Hi Sokolov --

I tried your patch. I only had time for doing a few points on power8. 
pgbench rw  on two sockets is awesome! Keeps getting more throughput as 
threads are added -- in contrast to base and my prototype. I did not run 
single socket pgbench.

Hammerdb, 1 socket was in the same ballpark as the base, but slightly 
lower. 2 socket was also in the same ballpark as the base, again slightly 
lower.  I did not do a series of points (just one at the previous "sweet 
spot"), so the "final" results may be better, The ProcArrayLock multiple 
parts was lower except in two socket case. The performance data I 
collected for your patch on hammerdb showed the same sort of issues  as 
the base.

I don't see much point in combining the two because of the ProcArrayLock 
down side -- that is, single socket. poor performance. Unless we could 
come up with some heuristic to use one part on light loads and two on 
heavy (and still stay correct), then I don't see it ... With the 
combination, what I think we would see is awesome pgbench rw, awesome 
hammerdb 2 socket performance, and  degraded single socket hammerdb.


From:   Sokolov Yura <y.soko...@postgrespro.ru>
To:     Jim Van Fleet <vanfl...@us.ibm.com>
Cc:     pgsql-hackers@postgresql.org
Date:   06/05/2017 03:28 PM
Subject:        Re: [HACKERS] HACKERS[PROPOSAL] split ProcArrayLock into 
multiple parts
Sent by:        pgsql-hackers-ow...@postgresql.org

Excuse me, Jim.

I was tired and misunderstand proposal: I thought of ProcArray sharding, 
but proposal is about ProcArrayLock sharding.

BTW, I just posted improvement to LWLock:


Would you mind to test against that and together with that?

5 июня 2017 г. 11:11 PM пользователь Sokolov Yura 
<y.soko...@postgrespro.ru> написал:
Hi, Jim.

How do you ensure of transaction order?

- you lock shard A and gather info. You find transaction T1 in-progress.
- Then you unlock shard A.
- T1 completes. T2, that depends on T1, also completes. But T2 was on 
shard B.
- you lock shard B, and gather info from.
- You didn't saw T2 as in progress, so you will lookup into clog then and 
will find it as commited.

Now you see T2 as commited, but T1 as in-progress - clear violation of 
transaction order.

Probably you've already solved this issue. If so it would be great to 
learn the solution.

5 июня 2017 г. 10:30 PM пользователь Jim Van Fleet <vanfl...@us.ibm.com> 

I have been experimenting with splitting  the ProcArrayLock into parts. 
 That is, to Acquire the ProcArrayLock in shared mode, it is only 
necessary to acquire one of the parts in shared mode; to acquire the lock 
in exclusive mode, all of the parts must be acquired in exclusive mode. 
For those interested, I have attached a design description of the change.

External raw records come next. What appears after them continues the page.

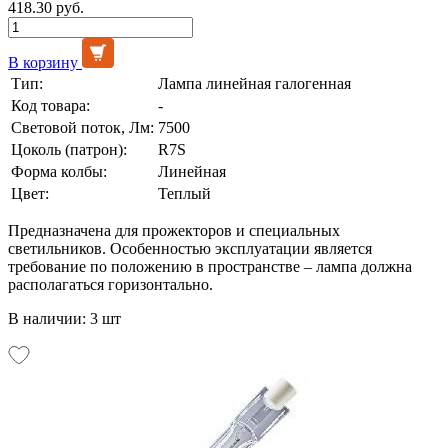
418.30 руб.
В корзину
Тип:
Лампа линейная галогенная
Код товара:
-
Световой поток, Лм:
7500
Цоколь (патрон):
R7S
Форма колбы:
Линейная
Цвет:
Теплый
Предназначена для прожекторов и специальных
светильников. Особенностью эксплуатации является
требование по положению в пространстве – лампа должна
располагаться горизонтально.
В наличии: 3 шт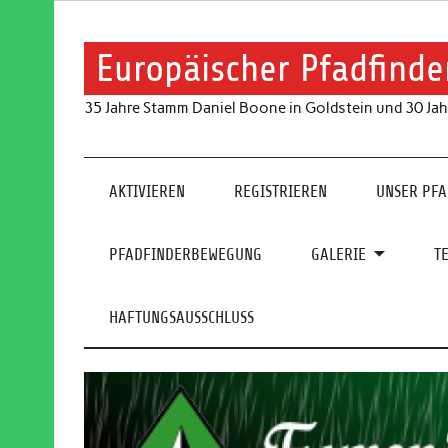
Skip
to
content
Europäischer Pfadfinde
35 Jahre Stamm Daniel Boone in Goldstein und 30 Jah
AKTIVIEREN
REGISTRIEREN
UNSER PF
PFADFINDERBEWEGUNG
GALERIE
T
HAFTUNGSAUSSCHLUSS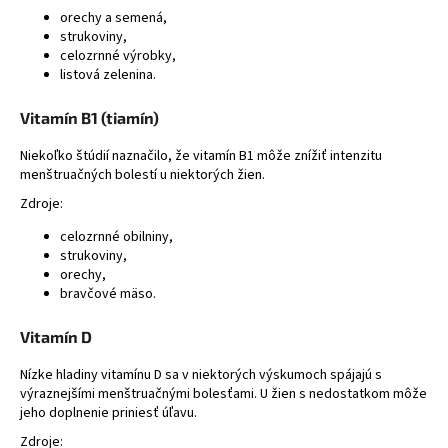
orechy a semená,
strukoviny,
celozrnné výrobky,
listová zelenina.
Vitamín B1 (tiamín)
Niekoľko štúdií naznačilo, že vitamín B1 môže znížiť intenzitu
menštruačných bolestí u niektorých žien.
Zdroje:
celozrnné obilniny,
strukoviny,
orechy,
bravčové mäso.
Vitamín D
Nízke hladiny vitamínu D sa v niektorých výskumoch spájajú s
výraznejšími menštruačnými bolesťami. U žien s nedostatkom môže
jeho doplnenie priniesť úľavu.
Zdroje: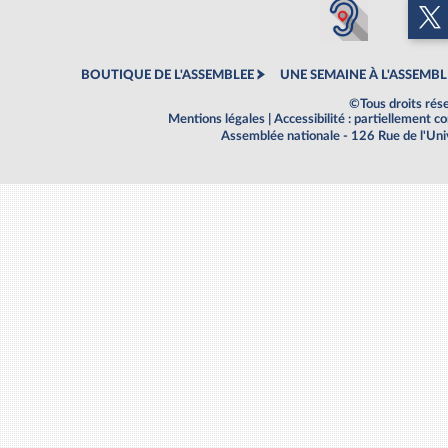
BOUTIQUE DE L'ASSEMBLEE
UNE SEMAINE À L'ASSEMBL
©Tous droits rés
Mentions légales
|
Accessibilité : partiellement 
Assemblée nationale - 126 Rue de l'Un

This approach has been quite successful on large systems with the hammerdb 
benchmark.With a prototype based on 10 master source and running on power8 
(model 8335-GCA with 2sockets, 20 core)
 hammerdb  improved by 16%; On intel (Intel(R) Xeon(R) CPU E5-2699 v4 @ 
2.20GHz, 2 socket, 44 core) with 9.6 base and prototype hammerdb improved 
by 4%. (attached is a set of spreadsheets for power8.

The down side is that on smaller configurations (single socket) where 
there is less "lock thrashing" in the storage subsystem and there are 
multiple Lwlocks to take for an exclusive acquire, there is a decided 
downturn in performance. On  hammerdb, the prototype was 6% worse than the 
base on a single socket power configuration.

If there is interest in this approach, I will submit a patch.

Jim Van Fleet